The Value of Learned Skills in the Collaborative Process
The Collaborative Process models valuable listening skills that can be used by spouses to realize a marital settlement, facilitate co-parenting, and enable meaningful relationships.
Rosemarie S. Roth, Esq.
The Law Firm of Rosemarie S. Roth, P.A., Miami, Florida, rlsroth@gmail.com
Clients’ lives change when their divorce is finally over. Divorced spouses confront a myriad of issues that they are better able to handle from their experiences in working through the Collaborative Process. Active communication skills develop as the clients work together, with the guidance of the Collaborative professionals, to achieve a marital settlement. Since the clients’ goal was to reach a marital settlement agreement with a “win-win” result, their concerted efforts of arriving at a settlement that works for each of them through constructive communication can be achieved. Each spouse learns not just to hear what their spouse/partner has said, but to LISTEN to WHAT was being said. As each spouse listens to the other, acknowledging the other spouse’s point of view with respect results in the speaker feeling more comfortable in working with the listener. Developing active listening skills provides a deeper understanding of the other spouse between the speaker and the listener throughout repeated interactions with each other and the Collaborative Team.

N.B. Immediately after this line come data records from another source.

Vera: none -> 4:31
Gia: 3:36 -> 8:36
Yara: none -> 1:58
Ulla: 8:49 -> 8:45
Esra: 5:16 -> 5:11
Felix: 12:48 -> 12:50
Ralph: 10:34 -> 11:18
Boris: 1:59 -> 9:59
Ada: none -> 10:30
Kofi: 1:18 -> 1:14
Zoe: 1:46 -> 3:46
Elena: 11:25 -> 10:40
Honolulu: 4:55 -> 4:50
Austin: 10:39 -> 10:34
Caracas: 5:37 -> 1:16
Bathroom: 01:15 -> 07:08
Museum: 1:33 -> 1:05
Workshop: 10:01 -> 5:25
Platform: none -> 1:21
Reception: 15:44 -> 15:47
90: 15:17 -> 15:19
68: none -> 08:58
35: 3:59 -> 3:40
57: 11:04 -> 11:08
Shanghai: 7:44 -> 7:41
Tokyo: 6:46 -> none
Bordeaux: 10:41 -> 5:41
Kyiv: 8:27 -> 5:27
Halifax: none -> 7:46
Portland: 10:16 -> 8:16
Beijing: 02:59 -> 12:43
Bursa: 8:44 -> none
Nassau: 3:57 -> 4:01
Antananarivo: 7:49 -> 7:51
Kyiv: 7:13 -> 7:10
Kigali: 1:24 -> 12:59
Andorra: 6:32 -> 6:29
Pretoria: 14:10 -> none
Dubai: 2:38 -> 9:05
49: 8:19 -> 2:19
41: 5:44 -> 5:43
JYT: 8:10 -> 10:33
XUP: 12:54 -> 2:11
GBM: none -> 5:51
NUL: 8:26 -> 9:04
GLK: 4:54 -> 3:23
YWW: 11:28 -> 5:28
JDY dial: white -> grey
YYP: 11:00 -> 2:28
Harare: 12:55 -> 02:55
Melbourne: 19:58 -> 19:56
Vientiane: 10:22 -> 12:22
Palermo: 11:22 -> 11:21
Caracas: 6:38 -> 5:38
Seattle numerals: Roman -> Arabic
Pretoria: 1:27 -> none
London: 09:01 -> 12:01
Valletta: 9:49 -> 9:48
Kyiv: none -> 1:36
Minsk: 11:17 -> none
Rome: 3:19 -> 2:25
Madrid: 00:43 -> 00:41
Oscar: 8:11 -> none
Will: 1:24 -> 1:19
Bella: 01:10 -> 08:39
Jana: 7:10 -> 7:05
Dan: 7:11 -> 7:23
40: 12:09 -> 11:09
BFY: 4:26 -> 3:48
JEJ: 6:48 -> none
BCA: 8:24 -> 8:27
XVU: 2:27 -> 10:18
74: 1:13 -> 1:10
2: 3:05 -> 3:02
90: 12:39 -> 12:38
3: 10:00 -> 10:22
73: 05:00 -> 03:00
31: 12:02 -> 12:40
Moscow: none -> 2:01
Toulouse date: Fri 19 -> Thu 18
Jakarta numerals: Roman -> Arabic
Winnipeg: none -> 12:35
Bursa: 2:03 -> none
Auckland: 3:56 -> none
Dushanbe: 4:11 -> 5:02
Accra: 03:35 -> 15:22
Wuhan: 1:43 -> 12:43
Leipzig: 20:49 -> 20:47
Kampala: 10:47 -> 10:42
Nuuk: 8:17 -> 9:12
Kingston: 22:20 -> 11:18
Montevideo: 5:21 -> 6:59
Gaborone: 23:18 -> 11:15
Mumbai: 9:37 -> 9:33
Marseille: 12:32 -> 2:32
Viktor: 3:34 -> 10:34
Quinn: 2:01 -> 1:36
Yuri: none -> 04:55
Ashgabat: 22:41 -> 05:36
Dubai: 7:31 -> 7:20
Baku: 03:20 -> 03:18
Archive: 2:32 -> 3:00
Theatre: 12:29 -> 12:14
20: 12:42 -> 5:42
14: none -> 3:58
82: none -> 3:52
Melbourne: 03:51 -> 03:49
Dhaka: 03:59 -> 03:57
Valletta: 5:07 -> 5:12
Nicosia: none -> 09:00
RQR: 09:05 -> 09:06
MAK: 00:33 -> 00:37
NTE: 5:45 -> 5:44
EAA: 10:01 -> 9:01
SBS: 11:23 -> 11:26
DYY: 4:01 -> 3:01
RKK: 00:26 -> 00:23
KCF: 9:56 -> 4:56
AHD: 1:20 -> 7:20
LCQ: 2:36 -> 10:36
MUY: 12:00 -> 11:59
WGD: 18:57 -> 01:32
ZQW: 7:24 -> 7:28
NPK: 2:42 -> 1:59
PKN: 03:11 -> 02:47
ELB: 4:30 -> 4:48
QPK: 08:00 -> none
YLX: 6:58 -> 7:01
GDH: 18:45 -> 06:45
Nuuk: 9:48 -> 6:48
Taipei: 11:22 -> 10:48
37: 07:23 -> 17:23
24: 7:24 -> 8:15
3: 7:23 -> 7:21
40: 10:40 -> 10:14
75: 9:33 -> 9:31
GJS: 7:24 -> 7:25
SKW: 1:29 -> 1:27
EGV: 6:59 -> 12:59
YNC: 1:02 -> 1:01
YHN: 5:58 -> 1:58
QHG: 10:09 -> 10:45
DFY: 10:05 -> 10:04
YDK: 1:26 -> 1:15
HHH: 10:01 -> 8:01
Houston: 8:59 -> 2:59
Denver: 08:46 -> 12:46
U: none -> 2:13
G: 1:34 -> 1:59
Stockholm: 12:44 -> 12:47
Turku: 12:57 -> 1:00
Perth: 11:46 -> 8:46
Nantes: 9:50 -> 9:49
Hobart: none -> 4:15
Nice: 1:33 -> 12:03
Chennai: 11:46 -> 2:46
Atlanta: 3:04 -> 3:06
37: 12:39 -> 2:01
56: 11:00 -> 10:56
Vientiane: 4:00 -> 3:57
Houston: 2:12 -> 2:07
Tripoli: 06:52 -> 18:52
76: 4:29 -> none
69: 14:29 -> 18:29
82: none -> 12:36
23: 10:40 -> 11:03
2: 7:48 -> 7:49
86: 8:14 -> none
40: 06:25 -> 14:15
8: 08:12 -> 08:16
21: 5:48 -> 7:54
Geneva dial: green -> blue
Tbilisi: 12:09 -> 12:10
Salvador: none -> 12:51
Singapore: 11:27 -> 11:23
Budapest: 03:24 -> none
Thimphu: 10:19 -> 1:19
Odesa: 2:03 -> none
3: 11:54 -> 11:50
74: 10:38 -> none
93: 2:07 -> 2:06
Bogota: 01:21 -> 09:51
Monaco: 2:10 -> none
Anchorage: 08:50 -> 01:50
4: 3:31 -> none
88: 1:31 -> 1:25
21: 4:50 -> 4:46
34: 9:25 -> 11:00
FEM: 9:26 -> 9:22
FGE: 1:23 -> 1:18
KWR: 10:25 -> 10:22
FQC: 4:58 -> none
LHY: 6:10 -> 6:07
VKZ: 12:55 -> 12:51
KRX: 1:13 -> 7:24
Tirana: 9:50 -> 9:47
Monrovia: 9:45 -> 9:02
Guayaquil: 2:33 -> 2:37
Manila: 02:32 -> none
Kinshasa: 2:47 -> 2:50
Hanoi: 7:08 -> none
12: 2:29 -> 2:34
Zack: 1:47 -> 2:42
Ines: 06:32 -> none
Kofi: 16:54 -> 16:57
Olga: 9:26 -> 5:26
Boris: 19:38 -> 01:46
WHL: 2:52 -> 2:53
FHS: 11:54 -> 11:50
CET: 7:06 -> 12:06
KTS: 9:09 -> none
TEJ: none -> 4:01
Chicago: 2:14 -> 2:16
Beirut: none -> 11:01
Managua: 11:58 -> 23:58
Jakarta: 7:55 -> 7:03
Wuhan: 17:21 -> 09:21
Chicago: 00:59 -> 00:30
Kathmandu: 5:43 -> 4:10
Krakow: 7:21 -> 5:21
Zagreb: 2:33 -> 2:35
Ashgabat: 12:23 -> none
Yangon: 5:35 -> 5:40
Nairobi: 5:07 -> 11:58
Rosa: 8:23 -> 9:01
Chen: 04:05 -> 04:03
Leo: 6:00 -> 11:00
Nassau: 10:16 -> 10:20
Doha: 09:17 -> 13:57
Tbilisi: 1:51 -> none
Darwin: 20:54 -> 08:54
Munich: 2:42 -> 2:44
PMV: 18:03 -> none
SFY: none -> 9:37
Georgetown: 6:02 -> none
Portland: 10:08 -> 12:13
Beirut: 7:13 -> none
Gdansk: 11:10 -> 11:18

Once this level of respect and understanding is reached, the resolution of marital disputes or issues can more readily occur between the divorcing spouses. An example of the effectiveness of this skill was demonstrated recently when a couple, divorced for more than a year, resolved a post-divorce issue that would have brought litigating clients, post-judgment, back to court. During the Coronavirus event, a former husband lost his job and needed to reduce his child support. When he approached the former wife and presented his situation, she readily agreed to his request.
This post-divorce agreement achieved by the spouses was in stark contrast to when the spouses began to divorce. When the former wife initially sought counsel for her divorce, she told her attorney she wanted a “bulldog” and explained she was angry and hurt. It took the skill and effort of her lawyer and the other Collaborative Team professionals to enable her to move beyond the negative feelings toward her husband and to listen to him as the Collaborative Process unfolded. The former wife later acknowledged that she had never really listened to her husband during their marriage. After their divorce, the former husband commented that he felt that the former wife finally respected, heard, and understood what he was saying.
The example I shared speaks to the value the Collaborative Process can provide to divorced spouses. Issues involving child support did not result in an argument between the divorced spouses but a frank discussion that enabled a satisfactory solution without acrimony. Although a Parenting Plan generally states that child support and timesharing changes requested by one parent should not be unreasonably withheld by the other spouse, those who litigated their divorce never learned to listen to the other spouse and work through unanticipated issues without fighting. Without developing the skills this couple received in the Collaborative Process, resolving post-divorce events related to the children could have disrupted their relationship with the children, with significant others, and with each other. The Collaborative Process provides divorced spouses with the ability to engage in constructive conversations about co-parenting issues and to establish meaningful relationships with their children and other individuals.